33 Wash. 290 | Wash. | 1903

Fullerton, C. J.

The appellant was informed against by the prosecuting attorney of Douglas county for the crime of incest committed upon the person of his own *291daughter. He was tried upon the charge, found guilty, and adjudged to serve a term of years in the state penitentiary. From the judgment and sentence he appeals.

Of the numerous errors assigned there are none that can he reviewed on the record made by the appellant. They all go to questions which must be brought to this court by a bill of exceptions or statement of facts over the certificate of the trial judge, and the appellant’s record on appeal consists of a transcript of certain of the files and journal entries made in the course of the trial in the court below, brought here over the certificate of the clerk of the trial court. It is true that in this transcript there are a number of affidavits which suggest the questions argued at the bar and in the briefs, but we have said repeatedly, and here say again, that evidentiary matter cannot be brought into this court in this way.
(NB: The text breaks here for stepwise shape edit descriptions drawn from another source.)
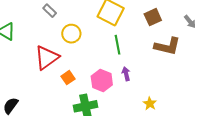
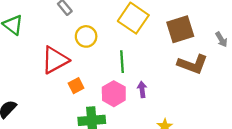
brown square: (153, 17) -> (180, 29), size x1.4
green line: (118, 45) -> (122, 62), moved

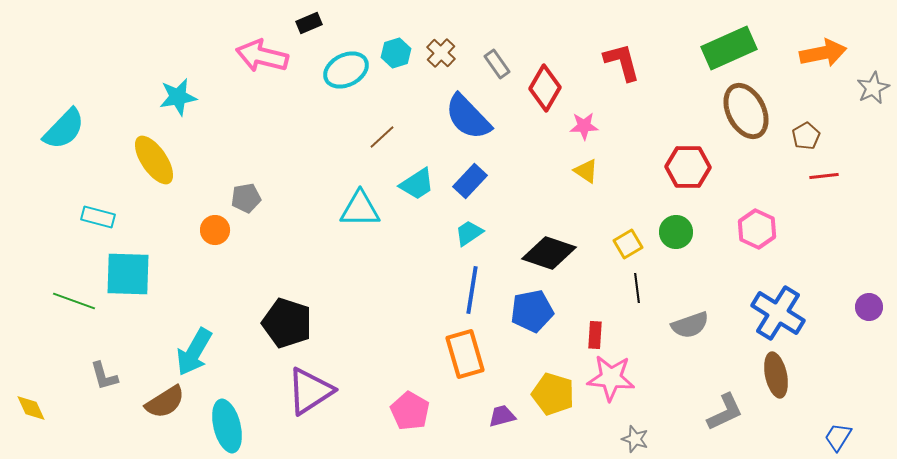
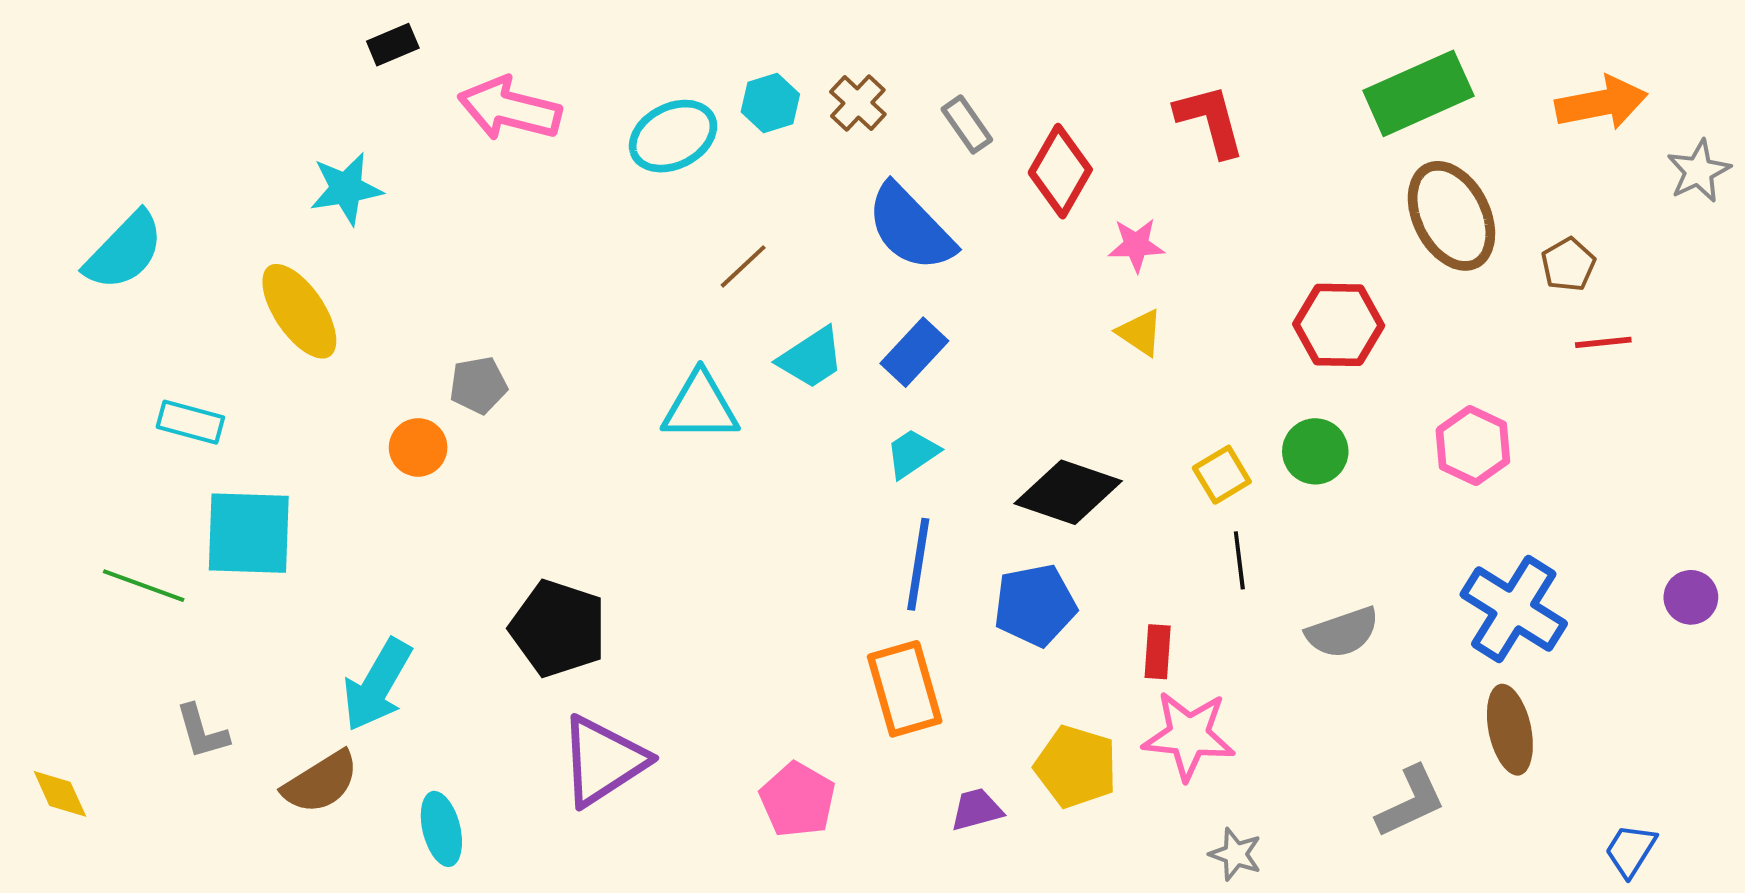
black rectangle: (309, 23) -> (393, 45), moved
cyan ellipse: (227, 426) -> (441, 829), size x0.7

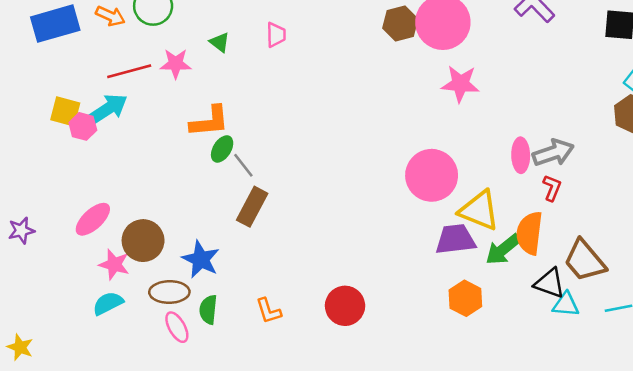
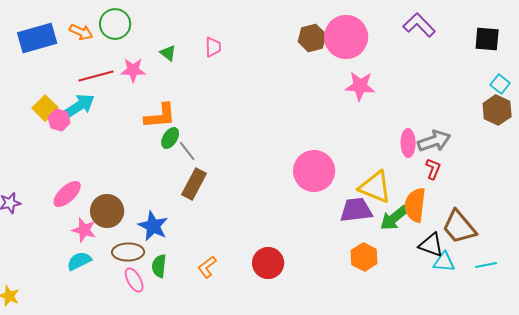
yellow square: (65, 111) -> (45, 108), turned 30
pink circle: (432, 175) -> (314, 171), moved
orange L-shape: (268, 311) -> (207, 267), turned 70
Affidavits, like all other evidence introduced at the trial of the cause, must be brought into this court by a bill of exceptions or a statement of facts; and this is the rule in criminal as well as in civil cases. State v. Anderson, 20 Wash. 193, 55 Pac. 39; Chevalier & Co. v. Wilson, 30 Wash. 227, 70 Pac. 487.

But while the record brought here by the appellant fails to present the question suggested by him, the prosecuting attorney, in a spirit of fairness that is commendable, has made available to him the only question among his assignments which he concedes a correct record would substantiate; namely, did the court err in permitting the prosecuting witness to testify to acts of sexual intercourse between herself and the defendant occurring prior to the act charged in the information? The general rule undoubtedly is that evidence of a distinct and different offense from that for which the defendant is on trial is inadmissible, but that rule has no application to cases of the char*292acter of the one before us. In prosecutions for adultery, fornication, rape upon one under the age of consent, and incest, it has been held uniformly that acts of sexual intercourse occurring between the parties prior to the act charged in the information may be proved. The reason for the rule is well stated in State v. Markins, 95 Ind. 464, 48 Am. Rep. 133, where it is said:

“It is a rule of elementary logic, as well as of rudimentary law, that evidence which tends to establish facts rendering it antecedently probable that a given event will occur, is of material relevancy and strong probative force. It is more probable that incestuous intercourse will take place between persons who have conducted themselves with indecent familiarity than between those whose behavior has been modest and decorous. It cannot be doubted that it is competent to show the previous intimacy between the persons charged with the crime of incest, their behavior toward each other and their acts of impropriety and indecency. If it be proper to show acts of indecent and lascivious character, then, surely, it must be proper to show the act to which all such indecent and lascivious acts leads and in which they will often culminate. It cannot be held, upon any principle of law or logic, that the state may show acts of improper intimacy up to the very act of sexual intercourse, and then must stop, although the sexual intercourse is but the usual result of the previous lascivious conduct. If the course of conduct tends to show that the incestuous intercourse charged in the indictment did take place, then, surely, the culminating act of sexual commerce must be evidence of a convincing character. It would be a singular rule that would admit evidence of lascivious conduct, and yet exclude the evidence of the act, which of all the series supplies the strongest evidence that the crime charged was one likely to.be committed. If the rale were that the state might show previous lascivious conduct, but must not show an act of sexual intercourse, we should have the singular anomaly óf a legal rule' rejecting evidence simply because of its strength and importance. The usual *293rule of common sense, as of law, is that the more material the evidence and the stronger its probative force the greater the reason for holding'it to be competent.”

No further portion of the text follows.